Magnetic-Field-Induced Spin Nematicity in FeSe1 – x S x and FeSe1 – y Te y Superconductor Systems

Abstract

The angular-dependent magnetoresistance (AMR) of the ab plane is measured on the single crystals of iron-chalcogenide FeSe1–x S x (x = 0, 0.07, 0.13 and 1) and FeSe1–y Te y (y = 0.06, 0.61 and 1) at various temperatures under fields up to 9 T. A pronounced twofold-anisotropic carrier-scattering effect is identified by AMR, and attributed to a magnetic-field-induced spin nematicity that emerges from the tetragonal normal-state regime below a characteristic temperature T sn. This magnetically polarized spin nematicity is found to be ubiquitous in the isoelectronic FeSe1–x S x and FeSe1–y Te y systems, no matter whether the sample shows an electronic nematic order at T s ≲ T sn, or an antiferromagnetic order at T N < T sn, or neither order.
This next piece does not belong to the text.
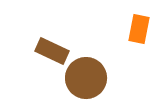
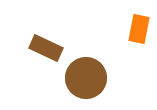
brown rectangle: moved 6 px left, 3 px up
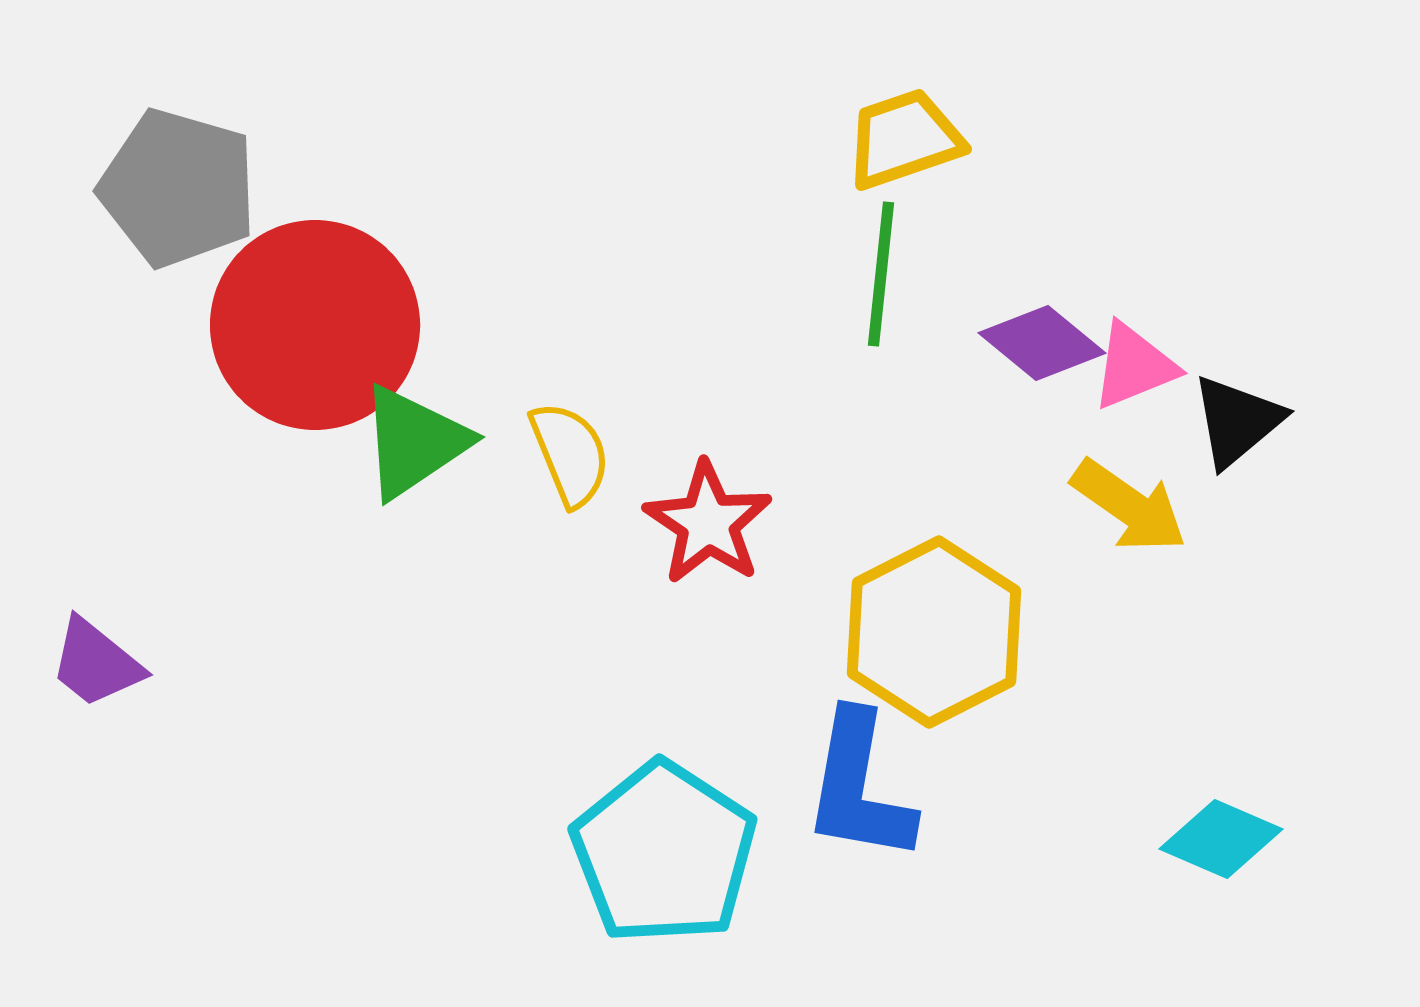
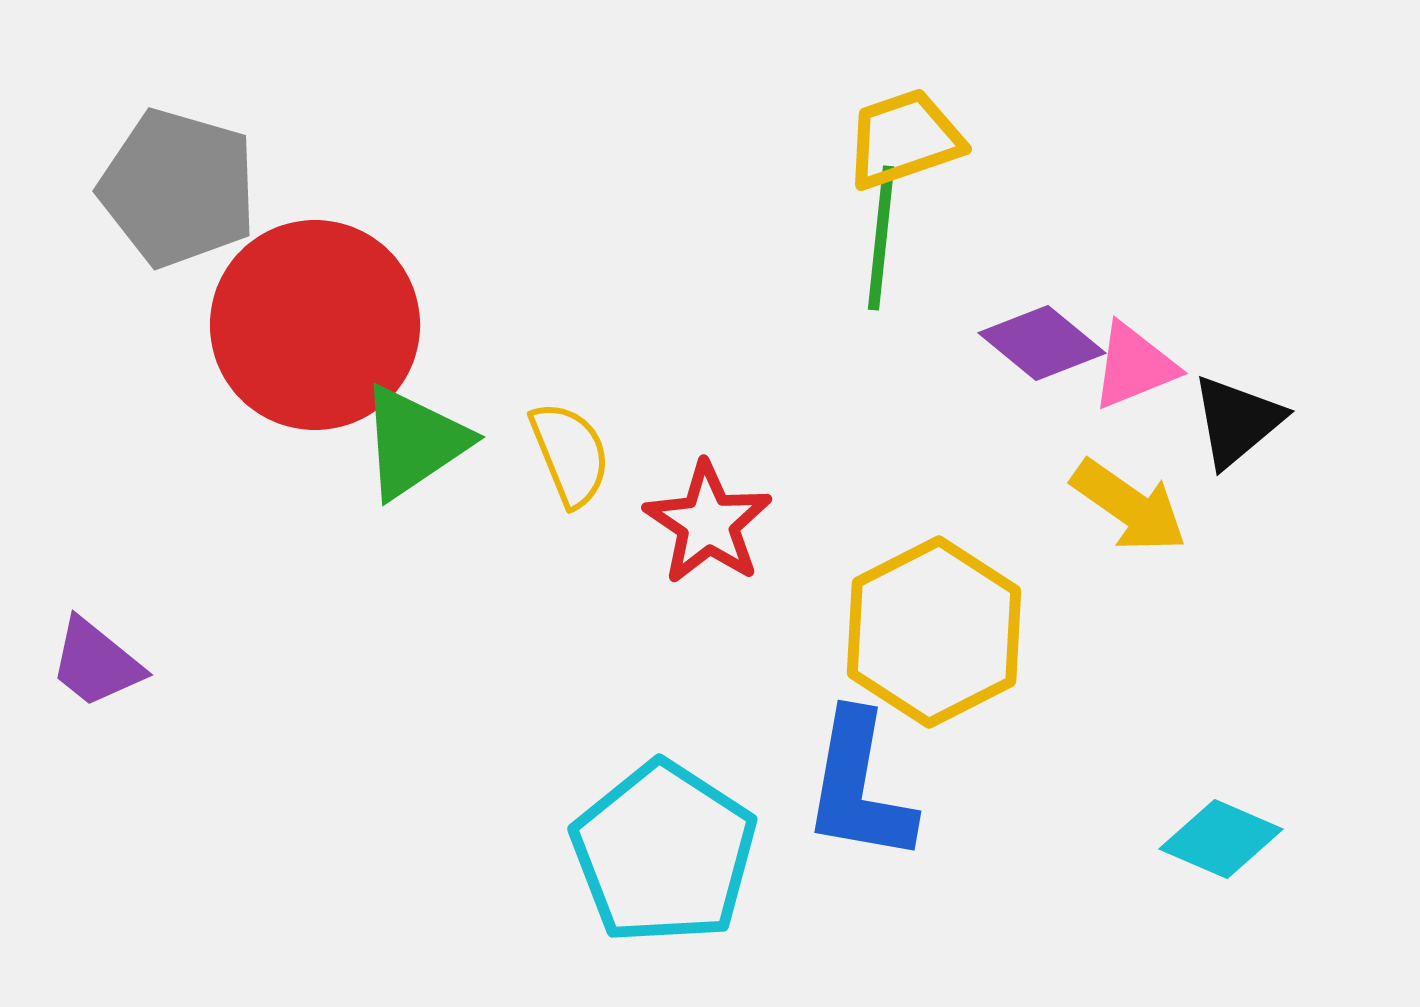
green line: moved 36 px up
Importantly, we find that the induced spin nematicity shows a very different response to sulfur substitution from the spontaneous electronic nematicity: The spin-nematic T sn is not suppressed but even enhanced by the substitution, whereas the electronic-nematic T s is rapidly suppressed, in the FeSe1–x S x system. Furthermore, we find that the superconductivity is significantly suppressed with the enhancement of the induced spin nematicity in both FeSe1–x S x and FeSe1–y Te y samples.